The stability of the Canadian labour market is increasingly tethered to the complexities of cross-border trade, as highlighted in a recent Statistics Canada report titled “Recent employment trends in industries dependent on U.S. demand.” The analysis tracks the ripple effects of shifting trade policies and tariff uncertainties on payroll employment, revealing a distinct divergence between industries tied closely to U.S. exports and those focused on domestic or broader international markets. While total payroll employment remained largely stagnant through much of 2025, the underlying movements within trade-dependent sectors suggest a cautious and defensive posture among employers.

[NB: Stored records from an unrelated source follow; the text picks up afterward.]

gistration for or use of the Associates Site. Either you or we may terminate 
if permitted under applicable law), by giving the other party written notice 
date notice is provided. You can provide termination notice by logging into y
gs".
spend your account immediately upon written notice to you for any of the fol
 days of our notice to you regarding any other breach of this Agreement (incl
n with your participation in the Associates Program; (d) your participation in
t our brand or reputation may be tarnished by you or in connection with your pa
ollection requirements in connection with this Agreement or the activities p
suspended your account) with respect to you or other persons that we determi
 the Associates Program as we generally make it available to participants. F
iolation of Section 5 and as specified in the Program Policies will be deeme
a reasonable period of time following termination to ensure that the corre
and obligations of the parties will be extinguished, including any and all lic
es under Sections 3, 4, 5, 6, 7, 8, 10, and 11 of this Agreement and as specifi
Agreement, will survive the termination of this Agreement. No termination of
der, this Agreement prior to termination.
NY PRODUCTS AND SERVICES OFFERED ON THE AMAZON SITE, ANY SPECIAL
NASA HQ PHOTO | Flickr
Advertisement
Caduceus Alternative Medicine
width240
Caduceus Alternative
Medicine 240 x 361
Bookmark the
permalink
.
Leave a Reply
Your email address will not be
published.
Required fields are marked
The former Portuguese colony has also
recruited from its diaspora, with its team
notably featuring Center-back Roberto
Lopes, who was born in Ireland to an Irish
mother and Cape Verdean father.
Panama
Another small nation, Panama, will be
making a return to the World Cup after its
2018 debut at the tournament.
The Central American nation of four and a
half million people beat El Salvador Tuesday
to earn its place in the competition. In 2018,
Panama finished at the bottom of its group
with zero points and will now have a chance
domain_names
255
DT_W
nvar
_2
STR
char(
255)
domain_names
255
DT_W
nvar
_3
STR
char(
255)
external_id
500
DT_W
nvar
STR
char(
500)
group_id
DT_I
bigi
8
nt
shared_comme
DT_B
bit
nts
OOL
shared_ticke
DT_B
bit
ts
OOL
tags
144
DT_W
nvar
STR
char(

According to the report, industries where at least 35% of jobs depend on U.S. demand experienced a notable 1.4% decline in payroll employment between late 2024 and mid-2025. This downturn was most visible in goods-producing sectors such as transportation equipment, chemicals, and primary metal manufacturing. For instance, motor vehicle parts manufacturers saw a significant contraction, shedding thousands of positions as trade tensions escalated. In contrast, sectors less reliant on U.S. demand—including health care, education, and public administration—saw modest growth, acting as a stabilizing force for the aggregate economy even as the industrial heartland faced headwinds.

A critical finding in the research is the mechanism behind these shrinking payrolls. Surprisingly, the decline in employment within trade-dependent industries has not been primarily driven by a surge in layoffs. Instead, the data points to a substantial slowdown in hiring. The national layoff rate remained consistent with historical norms, hovering around 0.6%, suggesting that firms are opting for "labour hoarding" or natural attrition rather than mass terminations. Many employers appear to view layoffs as a last resort, choosing instead to pause recruitment and leave vacancies unfilled to navigate the period of uncertainty. This trend is further evidenced by a decline in the transition rate from unemployment to employment, which dropped significantly compared to pre-pandemic averages.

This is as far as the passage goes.